■ Brief: Each record needs to be retyped exactly, though its pictures should not appear.

■ Given information:
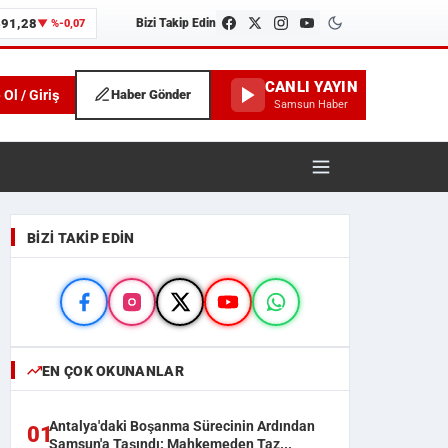
491,28
Bizi Takip Edin
▼ %-0,07
CANLI YAYIN
 Ol / Giriş
Haber Gönder
Samsun Haber
unspor ve İlçe Haberleri
BIZI TAKIP EDIN
EN ÇOK OKUNANLAR
Antalya'daki Boşanma Sürecinin Ardından
01
Samsun'a Taşındı: Mahkemeden Taz...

■ Answer section:
491,28
Bizi Takip Edin
▼ %-0,07
CANLI YAYIN
 Ol / Giriş
Haber Gönder
Samsun Haber
unspor ve İlçe Haberleri
BIZI TAKIP EDIN
EN ÇOK OKUNANLAR
Antalya'daki Boşanma Sürecinin Ardından
01
Samsun'a Taşındı: Mahkemeden Taz...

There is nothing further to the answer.